Create a simple caching feature in your PHP script to cache your HTML output

Large number of AA batteries standing upright.
Are batteries just caching systems?

Every major site caches content in one way or another, whether it’d be entire pages, a subset of content, or only database queries. Having a caching system in place allows you to not only serve content to the user faster, but also reduces the strain on your server. The thing to remember is that just because you can cache content, doesn’t mean you should.

Let’s say you’re parsing a complex XML file and display its contents to the user, but the XML file only changes on a daily basis. If 100 users view that page and your server has to run that parsing script 100 times, it will have more of an impact on the server than sending back a static file. You may want to cache the results of the parsing script for 24 hours and then run the parsing script again to update the cache.

On the other hand, let’s say you’re running a daily deal website that displays a counter of how many users bought the deal. If you have a limited number of deals available, it’s in your and the user’s best interest to know when a deal has sold out. That number has to be pretty much up to date and you can’t reliably determine when to update a cache, so in that case, caching may not be desired.

Lastly, there’s something called triggers. My professor used to say that a computer in itself is pretty dumb and that it needs to be told exactly what to do. A cache doesn’t get updated unless something triggers it. If I want something to happen every 24 hours, for example, that’s what you’d use a cron job for, but in our instance, we only want to update the cache when someone is actually trying to retrieve the data and the cache is expired, so for our project below, the vistor will be the trigger.

Project

The goal is to build a simple caching feature into a script that will cache the results for a predefined duration.

Requirements

  • Allow caching to be turned on and off.
  • Ability to set the cache’s duration before it expires.
  • Set a location on where the cache will be stored.

Solution

When a user requests a page that contains the script, it will first check whether caching is enabled. If it is, it will check to see if a cached version already exists that can be displayed. If that is also true, it will compare the cache’s creation time with the current time and determine whether the cache is expired or not. If it is, it will execute the script and cache its content, but if it isn’t, it will display the cache to the user. If caching is turned off or the cache file doesn’t exist, the script will always execute the full script.

Implementation

First we’re going to setup a few variables to use in the script:

$ENABLE_CACHE = true;
$CACHE_TIME_HOURS = 12;
$CACHE_FILE_PATH = './.cache/news.txt';
  • On line 1 we have a bool (true/false) that determines whether caching should be on or off.
  • On line 2 we’ll use an integer that tells the script after how many hours the cache is expired.
  • On line 3 is a string that indicates the path and filename of the cache file. Make sure that directory is writable by apache. Also notice that I created a new folder called “.cache” that begins with a period. I do that for two reasons: (1) all folders with a symbol, such as a period, are sorted higher than the other folders, so I can find it easily and (2) a folder with a period is a system folder to me, which means it should never be directly accessed by the public. By the way, the “./” at the beginning of the string means “this directory” and refers to the directory the script is executing from — it’s a relative path.

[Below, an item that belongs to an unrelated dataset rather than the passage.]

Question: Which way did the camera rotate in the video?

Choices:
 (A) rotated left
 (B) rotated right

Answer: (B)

Now that we have our variables, let’s write a condition in which to display the cache:

if ($ENABLE_CACHE && file_exists($CACHE_FILE_PATH) && (time() - filemtime($CACHE_FILE_PATH) < ($CACHE_TIME_HOURS * 60 * 60))) {
  // display cache
} else {
  // run script and save cache
}
  • On line 1 we do the following checks: if the variable $ENABLE_CACHE is set to true, and the file at ./.cache/news.txt exists, and the current time (let’s say 1/4/12 4:00pm) minus the file’s creation time (let’s say 1/4/12 3:00pm) — which equals 1 hour — is less than 12 hours (1 is less than 12), then display the cache.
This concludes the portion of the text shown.